> _Given records_:

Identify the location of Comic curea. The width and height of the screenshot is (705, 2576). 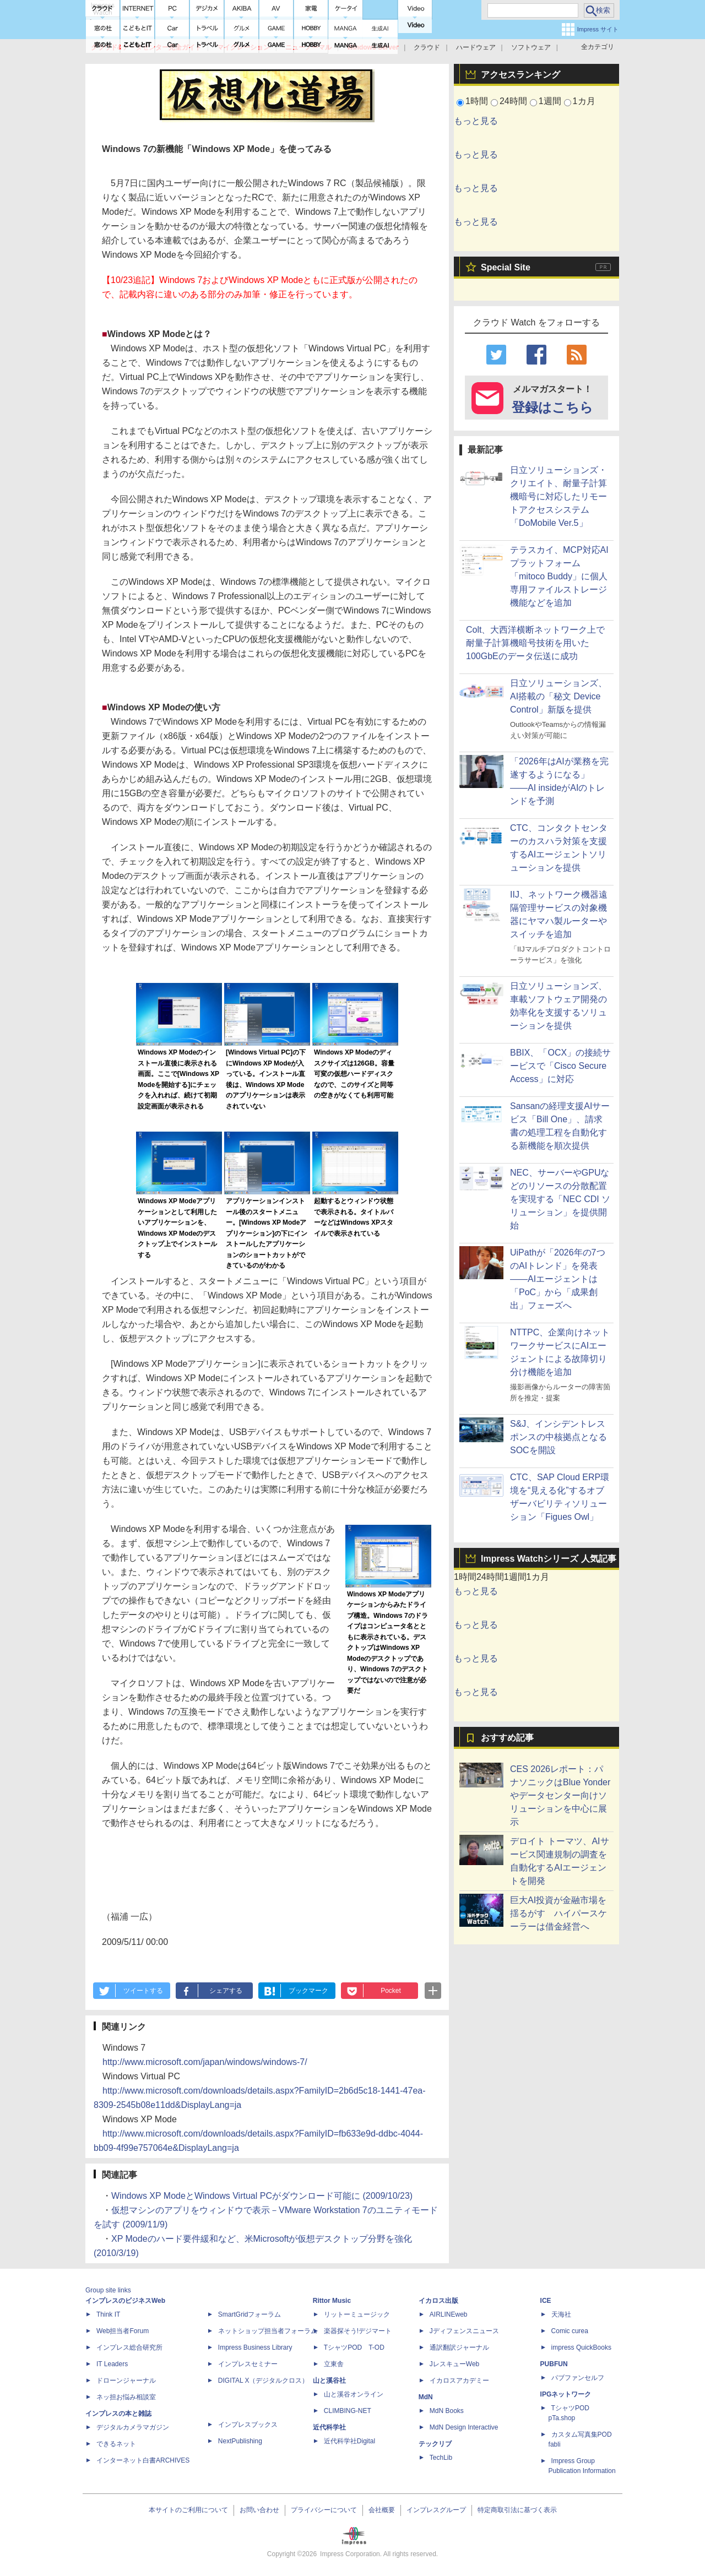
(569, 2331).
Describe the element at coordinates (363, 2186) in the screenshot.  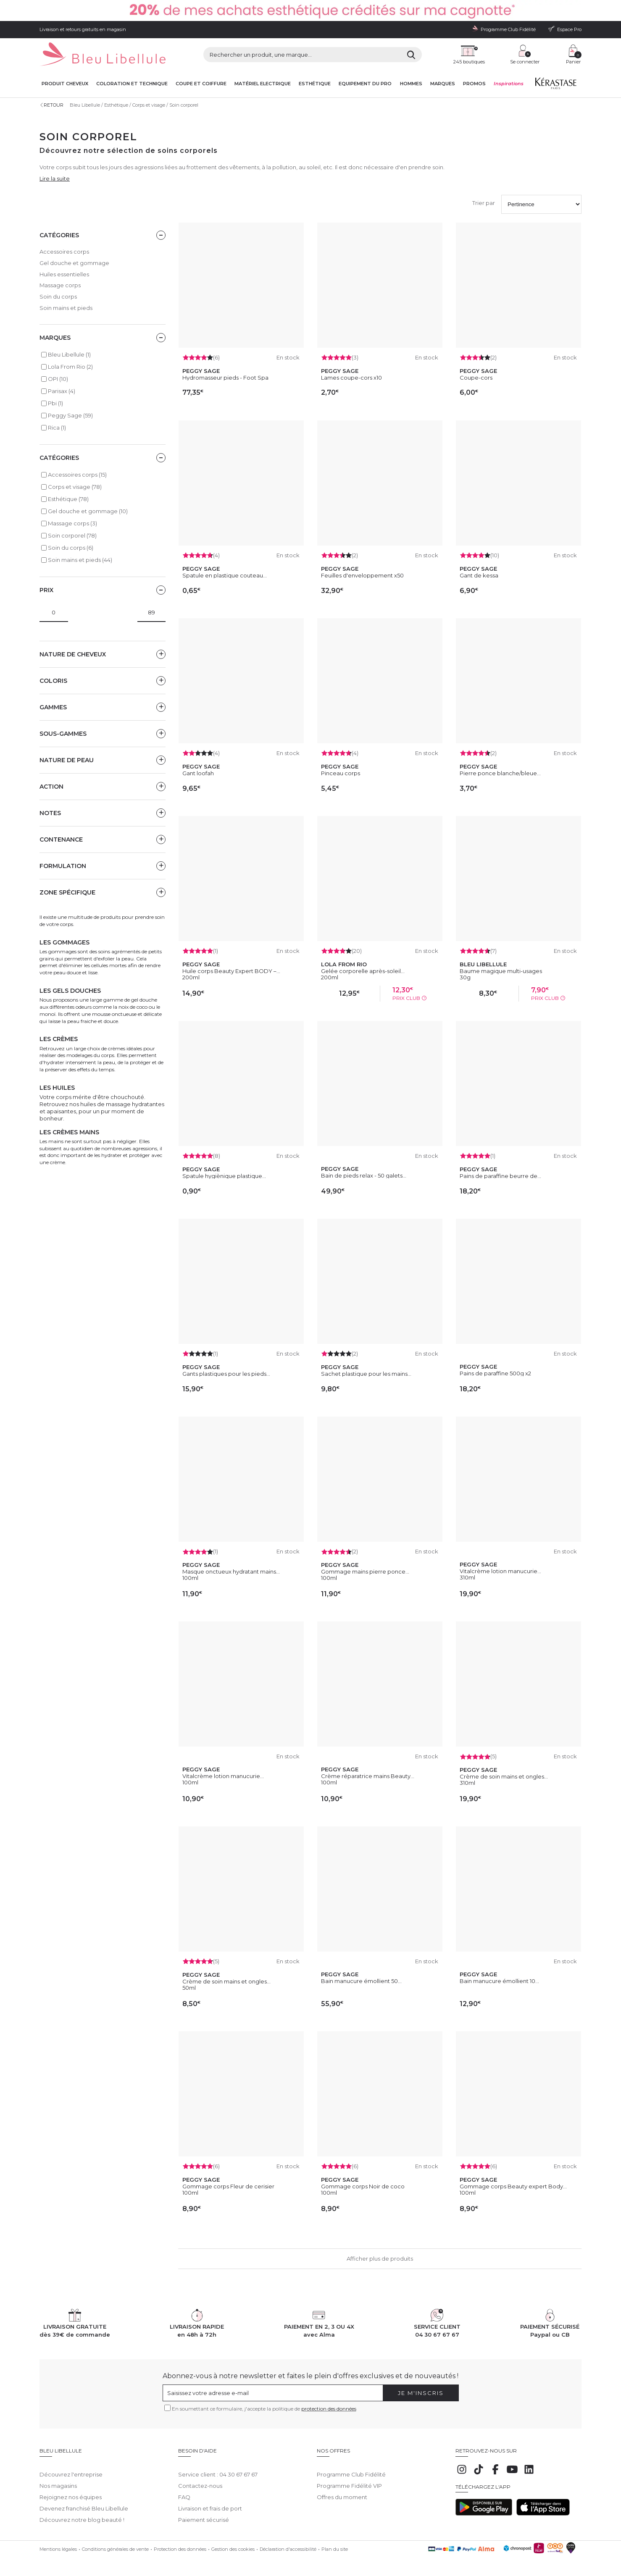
* * *
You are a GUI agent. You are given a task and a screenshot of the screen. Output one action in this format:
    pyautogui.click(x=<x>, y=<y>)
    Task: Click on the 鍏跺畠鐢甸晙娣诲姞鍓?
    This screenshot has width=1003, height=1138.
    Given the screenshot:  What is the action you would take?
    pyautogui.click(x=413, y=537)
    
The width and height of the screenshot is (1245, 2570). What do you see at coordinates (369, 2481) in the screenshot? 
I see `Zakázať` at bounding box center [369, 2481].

> _Task details_: Nothing but the lines from the one containing "Identify the location" through the one containing "Describe the element" should appear, copied exactly from the material above and without pictures.

> _Result of the task_:
Identify the location of Comic curea. The width and height of the screenshot is (705, 2576). 
(569, 2331).
Describe the element at coordinates (363, 2186) in the screenshot.  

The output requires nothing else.